Considérant qu’il résulte de tout ce qui précède que Mme G. est fondée à soutenir que c’est à tort que, par le jugement attaqué, le Tribunal administratif de Marseille a rejeté sa demande en annulation de la décision du directeur général du personnel de la ville de Marseille en date du 5 mai 1998 ;

Sur les conclusions indemnitaires :

Considérant que, dans ses conclusions indemnitaires, Mme G. se borne à demander la restitution des retenues sur salaires effectuées par la commune de Marseille à compter du 1er juillet 1996 ; qu’il résulte de ce qui a été dit ci-dessus que ces retenues ont été effectuées par suite d’une application irrégulière du décret-loi du 29 octobre 1936 ; que Mme G. est, dès lors, fondée à en demander la restitution ; que le montant total réclamé par elle à ce titre, soit 199 755.67 F, n’est aucunement discuté ; qu’il y a lieu, par suite, de condamner la commune de Marseille à lui reverser la somme en cause, assortie des intérêts légaux à compter de la date de la demande de restitution présentée par l’intéressée, soit en l’espèce le 27 janvier 1998 ;

Sur la demande tendant à l’application de l’article L.761-1 du code de justice administrative :

Considérant que, dans les circonstances de l’espèce, il y a lieu de faire application des dispositions de l’article L.761-1 du code de justice administrative en condamnant la commune de Marseille à verser à Mme G. une somme de 300 euros au titre des frais exposés et non compris dans les dépens ;

D E C I D E :

Article 1 : Le jugement du Tribunal administratif de Marseille en date du 8 juin 2000, ainsi que la décision du directeur général du personnel de la ville de Marseille en date du 5 mai 1998, sont annulés.
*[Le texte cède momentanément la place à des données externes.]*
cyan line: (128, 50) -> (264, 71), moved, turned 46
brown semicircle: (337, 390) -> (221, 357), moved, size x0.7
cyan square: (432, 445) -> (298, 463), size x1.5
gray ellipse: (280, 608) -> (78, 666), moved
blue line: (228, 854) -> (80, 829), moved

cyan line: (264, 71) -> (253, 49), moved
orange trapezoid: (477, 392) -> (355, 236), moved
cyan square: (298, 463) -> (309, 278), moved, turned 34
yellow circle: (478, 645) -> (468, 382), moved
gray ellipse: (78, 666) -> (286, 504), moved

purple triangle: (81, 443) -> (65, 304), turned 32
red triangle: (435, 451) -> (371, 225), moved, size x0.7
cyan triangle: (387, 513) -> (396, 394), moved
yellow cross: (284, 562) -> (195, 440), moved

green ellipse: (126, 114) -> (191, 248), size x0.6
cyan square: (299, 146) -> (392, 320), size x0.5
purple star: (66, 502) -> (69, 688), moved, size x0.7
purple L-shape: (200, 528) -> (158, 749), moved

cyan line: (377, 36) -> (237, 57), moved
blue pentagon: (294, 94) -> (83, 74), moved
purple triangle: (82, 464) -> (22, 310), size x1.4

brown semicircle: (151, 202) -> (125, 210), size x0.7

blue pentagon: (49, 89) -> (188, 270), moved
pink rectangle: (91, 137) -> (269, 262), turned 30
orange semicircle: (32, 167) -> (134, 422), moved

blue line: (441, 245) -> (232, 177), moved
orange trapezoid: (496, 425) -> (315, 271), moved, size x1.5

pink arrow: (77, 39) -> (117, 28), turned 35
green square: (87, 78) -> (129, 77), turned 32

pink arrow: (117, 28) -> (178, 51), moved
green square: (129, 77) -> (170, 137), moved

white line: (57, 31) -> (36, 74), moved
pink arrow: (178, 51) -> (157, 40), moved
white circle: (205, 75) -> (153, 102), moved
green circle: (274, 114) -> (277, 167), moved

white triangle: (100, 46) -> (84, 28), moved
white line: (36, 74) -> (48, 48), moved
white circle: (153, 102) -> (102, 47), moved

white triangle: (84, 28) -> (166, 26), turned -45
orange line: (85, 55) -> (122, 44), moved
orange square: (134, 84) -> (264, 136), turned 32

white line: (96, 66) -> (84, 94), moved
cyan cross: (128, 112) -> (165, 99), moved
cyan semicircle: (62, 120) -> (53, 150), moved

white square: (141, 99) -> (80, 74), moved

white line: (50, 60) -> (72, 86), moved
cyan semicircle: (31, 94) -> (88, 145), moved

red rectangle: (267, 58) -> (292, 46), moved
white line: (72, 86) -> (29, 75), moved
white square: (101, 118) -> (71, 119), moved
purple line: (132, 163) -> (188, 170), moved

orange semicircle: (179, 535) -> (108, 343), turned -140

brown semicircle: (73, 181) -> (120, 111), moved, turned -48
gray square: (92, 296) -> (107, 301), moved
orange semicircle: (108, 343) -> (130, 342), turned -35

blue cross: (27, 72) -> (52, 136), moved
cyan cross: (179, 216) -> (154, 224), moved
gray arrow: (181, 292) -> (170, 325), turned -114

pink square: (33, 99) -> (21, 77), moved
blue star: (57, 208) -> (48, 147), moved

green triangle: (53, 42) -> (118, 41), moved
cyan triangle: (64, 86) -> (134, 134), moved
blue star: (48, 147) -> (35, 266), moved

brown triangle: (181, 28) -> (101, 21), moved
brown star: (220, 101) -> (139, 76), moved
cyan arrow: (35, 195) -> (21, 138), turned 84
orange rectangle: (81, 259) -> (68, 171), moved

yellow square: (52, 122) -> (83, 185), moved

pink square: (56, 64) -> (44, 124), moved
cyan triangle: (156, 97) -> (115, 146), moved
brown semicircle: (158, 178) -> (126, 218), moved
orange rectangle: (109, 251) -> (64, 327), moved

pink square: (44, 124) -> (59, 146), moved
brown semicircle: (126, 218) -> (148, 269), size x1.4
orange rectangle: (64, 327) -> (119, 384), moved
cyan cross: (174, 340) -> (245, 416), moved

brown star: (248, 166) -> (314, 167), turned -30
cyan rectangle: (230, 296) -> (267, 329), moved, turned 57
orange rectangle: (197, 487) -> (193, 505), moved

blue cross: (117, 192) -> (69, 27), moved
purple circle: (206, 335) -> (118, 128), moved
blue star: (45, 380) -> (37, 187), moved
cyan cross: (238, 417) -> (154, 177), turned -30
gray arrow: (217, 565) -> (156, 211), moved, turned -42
Article 2 : La commune de Marseille est condamnée à verser à Mme G. une somme de 199 755,67 F(cent quatre-vingt dix-neuf mille sept cent cinquante-cinq francs et soixante-sept centimes) soit 30 452,56 euros (trente mille quatre cent cinquante-deux euros et cinquante-six centimes), assortie des intérêts au taux légal à compter du 27 janvier 1998.

Article 3 : La commune de Marseille est condamnée à verser à Mme G. une somme de 300 euros (trois cents euros) au titre des frais exposés par elle et non compris dans les dépens.

Article 4 : Le présent arrêt sera notifié à Mme G., à la ville de Marseille et au ministre de l’intérieur, de la sécurité intérieure et des libertés locales.